Hawkins attended the university from the fall 1967 through fall 1968 to study biology and animal science. He died on May 26, 1970, while serving in the U.S. Army as a medic with the 326th Medical Battalion, 101st Airborne Division. During a rescue and recovery mission, his helicopter was struck by a rocket-propelled grenade in Thua Thien Province, Vietnam.

Hurst graduated from the university in 1952 with a degree in animal husbandry and went on to be a combat pilot in the U.S. Air Force, flying some 90 missions in North Vietnam. He died Sept. 15, 1969, while serving as an instructor pilot with the 4457 Combat Crew Training Squadron at Davis-Monthan Air Force Base, Arizona. He was killed after his aircraft caught fire during a training exercise.

Lewis attended the university from fall 1961 through spring 1966 to study physics and chemistry. He was killed while serving in the U.S. Army with the 199th Light Infantry Brigade in Gia Dinh, Vietnam, on Jan. 31, 1968, as the result of hostile fire.

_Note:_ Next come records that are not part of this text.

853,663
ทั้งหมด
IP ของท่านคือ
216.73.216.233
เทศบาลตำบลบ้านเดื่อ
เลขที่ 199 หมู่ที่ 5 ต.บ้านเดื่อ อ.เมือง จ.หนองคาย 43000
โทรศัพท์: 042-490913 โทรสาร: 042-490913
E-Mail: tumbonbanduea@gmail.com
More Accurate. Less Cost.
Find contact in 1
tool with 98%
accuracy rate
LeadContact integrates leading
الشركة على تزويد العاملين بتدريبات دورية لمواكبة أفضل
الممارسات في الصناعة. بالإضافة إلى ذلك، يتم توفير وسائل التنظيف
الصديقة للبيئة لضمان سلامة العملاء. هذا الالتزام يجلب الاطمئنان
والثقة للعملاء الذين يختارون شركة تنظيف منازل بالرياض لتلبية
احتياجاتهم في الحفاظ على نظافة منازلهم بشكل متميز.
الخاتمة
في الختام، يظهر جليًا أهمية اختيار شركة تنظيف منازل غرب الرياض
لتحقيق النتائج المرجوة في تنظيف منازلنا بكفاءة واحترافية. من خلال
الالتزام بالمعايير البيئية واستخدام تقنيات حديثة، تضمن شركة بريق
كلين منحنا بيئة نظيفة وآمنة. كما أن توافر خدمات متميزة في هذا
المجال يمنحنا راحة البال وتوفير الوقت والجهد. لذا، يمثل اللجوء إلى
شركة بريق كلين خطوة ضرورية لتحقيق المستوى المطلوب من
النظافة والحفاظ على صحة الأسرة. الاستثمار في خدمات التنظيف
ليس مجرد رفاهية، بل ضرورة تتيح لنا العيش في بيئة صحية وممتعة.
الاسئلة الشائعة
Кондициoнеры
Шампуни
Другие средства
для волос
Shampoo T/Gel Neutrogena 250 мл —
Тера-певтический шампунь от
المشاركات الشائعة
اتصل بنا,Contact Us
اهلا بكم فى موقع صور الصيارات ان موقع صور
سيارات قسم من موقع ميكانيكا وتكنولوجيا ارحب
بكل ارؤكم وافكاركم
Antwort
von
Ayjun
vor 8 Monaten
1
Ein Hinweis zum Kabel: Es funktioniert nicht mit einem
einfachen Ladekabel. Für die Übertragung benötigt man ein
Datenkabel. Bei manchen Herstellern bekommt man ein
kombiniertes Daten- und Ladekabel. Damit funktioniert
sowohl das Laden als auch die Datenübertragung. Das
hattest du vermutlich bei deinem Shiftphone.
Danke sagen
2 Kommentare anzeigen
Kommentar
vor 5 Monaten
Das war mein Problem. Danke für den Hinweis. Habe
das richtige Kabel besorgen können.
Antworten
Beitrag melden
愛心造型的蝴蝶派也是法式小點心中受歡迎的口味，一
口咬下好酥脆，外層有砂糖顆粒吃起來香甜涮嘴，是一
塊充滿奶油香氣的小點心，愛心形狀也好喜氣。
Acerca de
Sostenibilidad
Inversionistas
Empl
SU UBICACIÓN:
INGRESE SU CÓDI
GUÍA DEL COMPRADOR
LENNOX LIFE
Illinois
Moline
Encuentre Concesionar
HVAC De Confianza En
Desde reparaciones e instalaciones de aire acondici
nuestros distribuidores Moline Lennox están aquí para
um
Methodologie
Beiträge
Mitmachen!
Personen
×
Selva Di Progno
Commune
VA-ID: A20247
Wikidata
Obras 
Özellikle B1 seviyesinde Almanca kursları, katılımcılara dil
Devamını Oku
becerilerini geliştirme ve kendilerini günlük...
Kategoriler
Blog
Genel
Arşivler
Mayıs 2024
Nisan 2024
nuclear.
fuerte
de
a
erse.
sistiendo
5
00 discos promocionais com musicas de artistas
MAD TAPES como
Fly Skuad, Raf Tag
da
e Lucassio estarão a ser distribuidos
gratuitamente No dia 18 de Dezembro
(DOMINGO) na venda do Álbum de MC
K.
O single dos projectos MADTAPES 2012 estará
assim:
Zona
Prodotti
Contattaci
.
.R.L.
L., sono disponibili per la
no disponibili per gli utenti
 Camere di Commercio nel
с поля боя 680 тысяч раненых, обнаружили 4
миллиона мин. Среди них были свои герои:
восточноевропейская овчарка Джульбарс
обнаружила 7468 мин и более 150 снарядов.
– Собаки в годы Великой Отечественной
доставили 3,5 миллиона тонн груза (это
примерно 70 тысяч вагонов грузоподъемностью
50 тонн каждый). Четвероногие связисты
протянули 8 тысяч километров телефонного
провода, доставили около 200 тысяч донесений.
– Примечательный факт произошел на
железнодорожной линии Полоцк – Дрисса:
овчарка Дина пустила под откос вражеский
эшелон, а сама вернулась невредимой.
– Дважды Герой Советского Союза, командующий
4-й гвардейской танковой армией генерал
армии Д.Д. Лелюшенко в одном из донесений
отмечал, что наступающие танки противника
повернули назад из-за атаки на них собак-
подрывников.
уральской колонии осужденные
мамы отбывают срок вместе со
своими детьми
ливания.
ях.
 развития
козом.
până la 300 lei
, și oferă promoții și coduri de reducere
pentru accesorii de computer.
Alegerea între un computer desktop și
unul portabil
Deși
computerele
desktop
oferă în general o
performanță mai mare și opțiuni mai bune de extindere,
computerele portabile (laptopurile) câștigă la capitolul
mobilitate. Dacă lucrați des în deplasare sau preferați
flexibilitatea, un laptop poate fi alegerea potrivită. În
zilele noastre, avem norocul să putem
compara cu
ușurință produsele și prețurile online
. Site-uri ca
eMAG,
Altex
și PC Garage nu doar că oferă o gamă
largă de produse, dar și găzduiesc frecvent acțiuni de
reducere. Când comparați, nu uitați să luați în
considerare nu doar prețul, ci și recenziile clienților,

Sloop earned his bachelor’s degree in mechanical engineering 1967. He died Aug. 21, 1969, while serving in the U.S. Navy with Attack Squadron 44 at Naval Air Station Cecil Field, Florida. During advanced pilot training, his aircraft was involved in a mid-air collision.

Smith graduated with a degree in civil engineering in 1972. He died Jan. 23, 1974, while serving in the U.S. Air Force with the 550th Tactical Fighter Training Squadron at Luke Air Force Base. His plane crashed during a ground attack training mission.

In November 2018, the Virginia Tech Board of Visitors passed a resolution to create a policy on adding names to the war memorial. The action formalized the long-standing tradition held by the Corps of Cadets as the guardians of the Pylons. To be added, a person must:

  • Be an alumnus of Virginia Tech. The Virginia Tech Alumni Association defines an alumnus as a person who attended the university for at least one academic year (two semesters or three quarters).
  • Die in the line of duty while serving in the U.S. military during a war or state of conflict designated by Congress.

Adding a name to the Pylons is a lengthy and collaborative process. Verifications of enrollment, death, and military records confirming a line-of-duty death must be made before the commandant of cadets and the vice president for alumni relations sign off on the addition.

The last name added to the Pylons was that of U.S. Navy Ensign Sarah Mitchell of the Class of 2017, who died during a training exercise in 2018. Mitchell’s was the 432nd name added to the Pylons and the first woman.